[Records]

——————

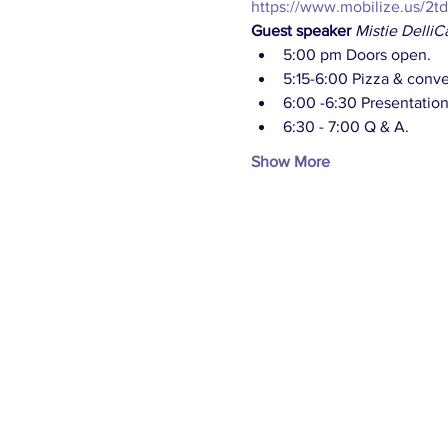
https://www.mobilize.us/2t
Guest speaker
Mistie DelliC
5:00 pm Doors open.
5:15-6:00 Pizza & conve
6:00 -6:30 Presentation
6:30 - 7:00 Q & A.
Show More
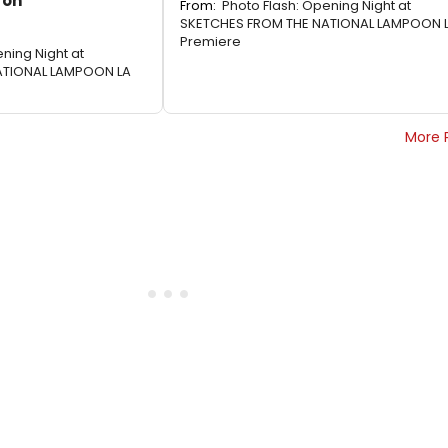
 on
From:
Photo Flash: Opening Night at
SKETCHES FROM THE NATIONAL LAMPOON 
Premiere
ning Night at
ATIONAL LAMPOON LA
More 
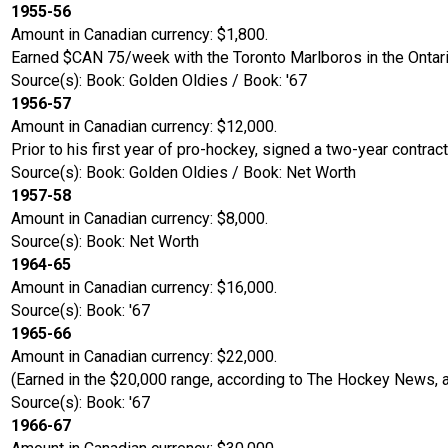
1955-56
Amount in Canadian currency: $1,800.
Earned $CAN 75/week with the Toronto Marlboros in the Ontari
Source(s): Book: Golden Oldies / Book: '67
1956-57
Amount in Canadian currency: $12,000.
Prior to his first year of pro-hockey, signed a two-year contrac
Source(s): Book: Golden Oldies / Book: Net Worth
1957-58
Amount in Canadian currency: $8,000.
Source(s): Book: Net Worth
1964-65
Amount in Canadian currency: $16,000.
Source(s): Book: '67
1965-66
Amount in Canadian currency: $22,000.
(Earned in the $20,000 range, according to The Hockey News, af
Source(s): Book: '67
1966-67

——————

[What you have to do] Only the lines holding the string "Canadian" are needed; copy each of them from the material above.

[Solved exercise]
Amount in Canadian currency: $1,800.
Amount in Canadian currency: $12,000.
Amount in Canadian currency: $8,000.
Amount in Canadian currency: $16,000.
Amount in Canadian currency: $22,000.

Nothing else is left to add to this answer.